The investigation of two-dimensional materials exhibiting half-metallicity and topological features has become a rapidly growing area of interest, driven by their immense potential in nanoscale spintronics and quantum electronics. In this work, we present a comprehensive study of a two-dimensional PrClS monolayer, revealing its remarkable electronic and mechanical properties. Under its ferromagnetic ground state, the PrClS monolayer is shown to exhibit half-metallic behavior with 100% spin polarization originating from the spin-up channel. Of particular significance is the discovery of a spin-polarized nodal loop state within the spin-up channel.
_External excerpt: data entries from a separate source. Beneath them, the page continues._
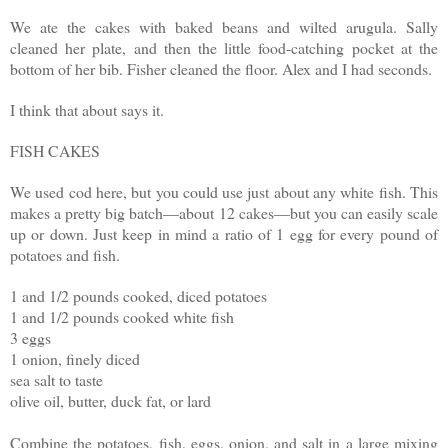
We ate the cakes with baked beans and wilted arugula. Sally
cleaned her plate, and then the little food-catching pocket at the
bottom of her bib. Fisher cleaned the floor. Alex and I had seconds.
I think that about says it.
FISH CAKES
We used cod here, but you could use just about any white fish. This
makes a pretty big batch—about 12 cakes—but you can easily scale
up or down. Just keep in mind a ratio of 1 egg for every pound of
potatoes and fish.
1 and 1/2 pounds cooked, diced potatoes
1 and 1/2 pounds cooked white fish
3 eggs
1 onion, finely diced
sea salt to taste
olive oil, butter, duck fat, or lard
Combine the potatoes, fish, eggs, onion, and salt in a large mixing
This intriguing state, characterized by a critical dispersion type and its precise alignment with the Fermi energy level, represents a feature of great interest for practical spintronic and quantum applications. Further analysis of the nodal loop topology using a maximally localized Wannier tight-binding Hamiltonian unveils distinct topological edge states. These edge states emerge clearly from the nodal loop crossings and are entirely separated from the bulk band projection, ensuring enhanced experimental detectability. The robustness of this nodal loop state is also explored under the influence of spin-orbit coupling, where it transforms into a unique hourglass-shaped dispersion while maintaining its fundamental characteristics, further solidifying its potential for experimental validation and deployment in advanced technologies. To assess the applicability of the PrClS monolayer in practical settings, its mechanical properties were thoroughly evaluated and several key parameters were analyzed, revealing significant mechanical anisotropy. This anisotropy underscores the importance of directional dependence in structural engineering and highlights the material's versatility for applications requiring tailored mechanical responses. Overall, the PrClS monolayer represents an exceptional platform for investigating spin-polarized topological phenomena and demonstrates strong potential as an exciting material for both fundamental research and technological innovation.